Reproduce exactly the lines below from the one containing "I get it to work, but the table editor" through the one containing "environment, an increasingly", including both, and nothing else.
Extracted entries below:
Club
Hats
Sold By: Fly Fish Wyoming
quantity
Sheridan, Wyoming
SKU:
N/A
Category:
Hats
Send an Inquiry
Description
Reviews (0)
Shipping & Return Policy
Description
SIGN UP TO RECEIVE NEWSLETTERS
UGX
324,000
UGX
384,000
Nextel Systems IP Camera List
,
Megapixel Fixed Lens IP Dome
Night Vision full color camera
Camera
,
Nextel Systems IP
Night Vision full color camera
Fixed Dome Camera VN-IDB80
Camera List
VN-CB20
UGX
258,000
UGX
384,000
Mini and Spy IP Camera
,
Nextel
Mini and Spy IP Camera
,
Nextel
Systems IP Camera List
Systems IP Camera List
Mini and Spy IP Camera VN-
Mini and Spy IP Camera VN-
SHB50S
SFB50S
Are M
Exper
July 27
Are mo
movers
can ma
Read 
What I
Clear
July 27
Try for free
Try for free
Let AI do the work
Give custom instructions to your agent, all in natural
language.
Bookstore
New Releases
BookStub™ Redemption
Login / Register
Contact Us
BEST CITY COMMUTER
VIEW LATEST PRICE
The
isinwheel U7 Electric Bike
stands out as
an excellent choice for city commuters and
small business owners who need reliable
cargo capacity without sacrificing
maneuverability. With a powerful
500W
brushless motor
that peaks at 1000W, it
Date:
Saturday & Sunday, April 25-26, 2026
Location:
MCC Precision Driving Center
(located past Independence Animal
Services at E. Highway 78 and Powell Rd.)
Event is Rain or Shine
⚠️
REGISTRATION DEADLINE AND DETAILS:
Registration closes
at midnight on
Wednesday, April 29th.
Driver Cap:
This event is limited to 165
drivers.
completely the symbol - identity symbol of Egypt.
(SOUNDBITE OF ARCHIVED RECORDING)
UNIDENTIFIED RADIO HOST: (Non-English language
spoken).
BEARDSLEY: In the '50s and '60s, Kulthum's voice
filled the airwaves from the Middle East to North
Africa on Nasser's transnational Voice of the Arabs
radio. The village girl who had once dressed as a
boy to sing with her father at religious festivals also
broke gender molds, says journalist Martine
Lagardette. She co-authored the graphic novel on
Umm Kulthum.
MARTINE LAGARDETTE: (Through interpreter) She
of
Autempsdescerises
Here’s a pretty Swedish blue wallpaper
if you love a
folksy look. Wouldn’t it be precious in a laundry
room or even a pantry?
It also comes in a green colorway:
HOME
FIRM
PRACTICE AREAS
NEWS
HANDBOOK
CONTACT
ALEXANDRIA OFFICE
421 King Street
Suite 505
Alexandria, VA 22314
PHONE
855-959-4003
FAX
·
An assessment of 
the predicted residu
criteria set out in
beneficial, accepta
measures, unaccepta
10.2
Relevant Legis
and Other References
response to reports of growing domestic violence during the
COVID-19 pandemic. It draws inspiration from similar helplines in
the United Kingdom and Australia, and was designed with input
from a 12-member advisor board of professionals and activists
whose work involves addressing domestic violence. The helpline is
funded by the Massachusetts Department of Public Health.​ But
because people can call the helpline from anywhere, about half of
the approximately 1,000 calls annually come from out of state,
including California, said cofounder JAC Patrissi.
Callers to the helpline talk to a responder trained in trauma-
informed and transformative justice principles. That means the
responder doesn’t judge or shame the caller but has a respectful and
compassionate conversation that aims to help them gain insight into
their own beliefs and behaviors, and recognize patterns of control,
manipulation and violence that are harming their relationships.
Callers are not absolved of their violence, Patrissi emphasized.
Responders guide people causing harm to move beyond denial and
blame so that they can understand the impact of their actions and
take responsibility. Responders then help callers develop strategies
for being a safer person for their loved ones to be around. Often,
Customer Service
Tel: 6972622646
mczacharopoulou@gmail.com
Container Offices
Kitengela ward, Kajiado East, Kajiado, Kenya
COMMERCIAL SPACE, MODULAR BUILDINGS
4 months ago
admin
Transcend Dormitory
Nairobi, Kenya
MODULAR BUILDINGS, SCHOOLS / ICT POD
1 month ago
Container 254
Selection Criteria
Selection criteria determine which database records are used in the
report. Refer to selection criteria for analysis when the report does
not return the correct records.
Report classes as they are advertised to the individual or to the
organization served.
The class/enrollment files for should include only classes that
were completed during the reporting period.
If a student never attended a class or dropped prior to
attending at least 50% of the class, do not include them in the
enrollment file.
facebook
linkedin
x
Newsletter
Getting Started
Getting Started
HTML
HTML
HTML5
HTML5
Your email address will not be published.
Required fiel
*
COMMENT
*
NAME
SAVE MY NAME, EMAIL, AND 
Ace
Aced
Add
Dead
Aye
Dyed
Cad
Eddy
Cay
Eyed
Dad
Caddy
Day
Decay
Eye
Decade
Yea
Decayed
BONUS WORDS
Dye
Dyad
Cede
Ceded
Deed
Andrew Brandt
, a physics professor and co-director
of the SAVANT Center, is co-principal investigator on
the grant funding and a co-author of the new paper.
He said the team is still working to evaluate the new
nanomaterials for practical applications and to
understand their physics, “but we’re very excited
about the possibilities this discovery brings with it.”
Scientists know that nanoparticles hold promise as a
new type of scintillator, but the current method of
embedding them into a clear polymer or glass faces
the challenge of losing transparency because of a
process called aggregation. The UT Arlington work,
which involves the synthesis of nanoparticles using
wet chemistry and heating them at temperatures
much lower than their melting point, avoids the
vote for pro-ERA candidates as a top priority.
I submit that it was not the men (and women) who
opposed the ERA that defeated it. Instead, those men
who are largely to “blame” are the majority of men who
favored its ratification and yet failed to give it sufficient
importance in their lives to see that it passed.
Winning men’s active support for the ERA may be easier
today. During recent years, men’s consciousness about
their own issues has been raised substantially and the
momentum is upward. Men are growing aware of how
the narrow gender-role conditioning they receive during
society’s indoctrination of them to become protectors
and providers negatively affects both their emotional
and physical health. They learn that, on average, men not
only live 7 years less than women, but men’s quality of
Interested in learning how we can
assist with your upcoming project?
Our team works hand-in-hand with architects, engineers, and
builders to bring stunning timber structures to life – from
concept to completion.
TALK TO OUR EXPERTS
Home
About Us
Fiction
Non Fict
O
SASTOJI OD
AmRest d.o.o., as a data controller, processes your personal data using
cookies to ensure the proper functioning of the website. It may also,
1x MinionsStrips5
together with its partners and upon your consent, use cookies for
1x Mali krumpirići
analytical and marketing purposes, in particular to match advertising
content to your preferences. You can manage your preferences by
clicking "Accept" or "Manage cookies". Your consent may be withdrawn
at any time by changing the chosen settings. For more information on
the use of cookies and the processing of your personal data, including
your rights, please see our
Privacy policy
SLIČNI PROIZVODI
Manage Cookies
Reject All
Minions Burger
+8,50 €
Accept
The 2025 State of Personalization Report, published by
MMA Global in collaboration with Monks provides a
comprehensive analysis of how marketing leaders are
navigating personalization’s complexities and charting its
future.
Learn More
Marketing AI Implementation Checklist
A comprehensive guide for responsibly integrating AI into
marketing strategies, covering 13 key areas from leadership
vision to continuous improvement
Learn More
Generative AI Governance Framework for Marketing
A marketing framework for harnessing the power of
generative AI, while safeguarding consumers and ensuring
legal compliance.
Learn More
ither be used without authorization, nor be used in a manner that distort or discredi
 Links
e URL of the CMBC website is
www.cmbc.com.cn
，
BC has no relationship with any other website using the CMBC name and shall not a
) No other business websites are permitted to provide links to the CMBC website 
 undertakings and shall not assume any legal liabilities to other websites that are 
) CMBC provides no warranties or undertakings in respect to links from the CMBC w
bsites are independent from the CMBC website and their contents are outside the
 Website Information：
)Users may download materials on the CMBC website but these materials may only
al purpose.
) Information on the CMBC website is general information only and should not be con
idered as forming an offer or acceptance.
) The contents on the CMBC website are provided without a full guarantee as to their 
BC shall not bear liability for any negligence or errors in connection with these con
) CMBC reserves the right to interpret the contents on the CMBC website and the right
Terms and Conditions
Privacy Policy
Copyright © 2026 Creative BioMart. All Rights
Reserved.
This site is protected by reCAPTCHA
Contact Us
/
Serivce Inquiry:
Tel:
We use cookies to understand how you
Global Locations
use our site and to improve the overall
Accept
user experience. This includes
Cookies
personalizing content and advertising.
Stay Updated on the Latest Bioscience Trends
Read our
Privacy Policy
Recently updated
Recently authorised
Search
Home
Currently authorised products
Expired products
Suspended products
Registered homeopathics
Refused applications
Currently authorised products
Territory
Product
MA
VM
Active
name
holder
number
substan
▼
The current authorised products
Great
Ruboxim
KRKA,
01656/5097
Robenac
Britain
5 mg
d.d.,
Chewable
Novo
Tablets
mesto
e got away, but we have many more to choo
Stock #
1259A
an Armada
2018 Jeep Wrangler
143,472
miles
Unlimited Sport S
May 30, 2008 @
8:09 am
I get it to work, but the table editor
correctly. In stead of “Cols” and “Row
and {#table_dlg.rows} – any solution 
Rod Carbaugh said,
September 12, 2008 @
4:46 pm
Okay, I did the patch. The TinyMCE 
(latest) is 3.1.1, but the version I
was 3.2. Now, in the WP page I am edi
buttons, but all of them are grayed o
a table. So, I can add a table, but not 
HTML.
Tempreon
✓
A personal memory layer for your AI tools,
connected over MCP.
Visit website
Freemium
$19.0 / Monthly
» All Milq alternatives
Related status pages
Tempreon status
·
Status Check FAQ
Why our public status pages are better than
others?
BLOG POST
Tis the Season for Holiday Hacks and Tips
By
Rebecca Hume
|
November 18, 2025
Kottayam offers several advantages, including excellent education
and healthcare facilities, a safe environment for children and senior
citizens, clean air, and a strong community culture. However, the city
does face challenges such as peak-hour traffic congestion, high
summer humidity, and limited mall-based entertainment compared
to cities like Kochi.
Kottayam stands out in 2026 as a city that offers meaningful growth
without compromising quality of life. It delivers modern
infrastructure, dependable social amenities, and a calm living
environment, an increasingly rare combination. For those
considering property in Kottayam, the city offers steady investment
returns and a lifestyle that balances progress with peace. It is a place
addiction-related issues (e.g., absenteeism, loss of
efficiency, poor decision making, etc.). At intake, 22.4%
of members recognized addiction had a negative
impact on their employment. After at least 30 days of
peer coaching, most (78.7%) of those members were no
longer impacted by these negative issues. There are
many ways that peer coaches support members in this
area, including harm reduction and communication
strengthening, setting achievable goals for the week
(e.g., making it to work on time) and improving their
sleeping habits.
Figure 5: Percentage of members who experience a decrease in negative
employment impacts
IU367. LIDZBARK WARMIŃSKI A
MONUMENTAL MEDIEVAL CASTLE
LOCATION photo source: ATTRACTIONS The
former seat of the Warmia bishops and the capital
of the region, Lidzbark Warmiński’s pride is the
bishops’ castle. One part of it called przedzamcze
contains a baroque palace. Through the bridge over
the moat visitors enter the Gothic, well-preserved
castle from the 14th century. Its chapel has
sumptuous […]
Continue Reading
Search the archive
End of Extracted entries.
**Answer to this exercise:**
I get it to work, but the table editor
correctly. In stead of “Cols” and “Row
and {#table_dlg.rows} – any solution 
Rod Carbaugh said,
September 12, 2008 @
4:46 pm
Okay, I did the patch. The TinyMCE 
(latest) is 3.1.1, but the version I
was 3.2. Now, in the WP page I am edi
buttons, but all of them are grayed o
a table. So, I can add a table, but not 
HTML.
Tempreon
✓
A personal memory layer for your AI tools,
connected over MCP.
Visit website
Freemium
$19.0 / Monthly
» All Milq alternatives
Related status pages
Tempreon status
·
Status Check FAQ
Why our public status pages are better than
others?
BLOG POST
Tis the Season for Holiday Hacks and Tips
By
Rebecca Hume
|
November 18, 2025
Kottayam offers several advantages, including excellent education
and healthcare facilities, a safe environment for children and senior
citizens, clean air, and a strong community culture. However, the city
does face challenges such as peak-hour traffic congestion, high
summer humidity, and limited mall-based entertainment compared
to cities like Kochi.
Kottayam stands out in 2026 as a city that offers meaningful growth
without compromising quality of life. It delivers modern
infrastructure, dependable social amenities, and a calm living
environment, an increasingly rare combination. For those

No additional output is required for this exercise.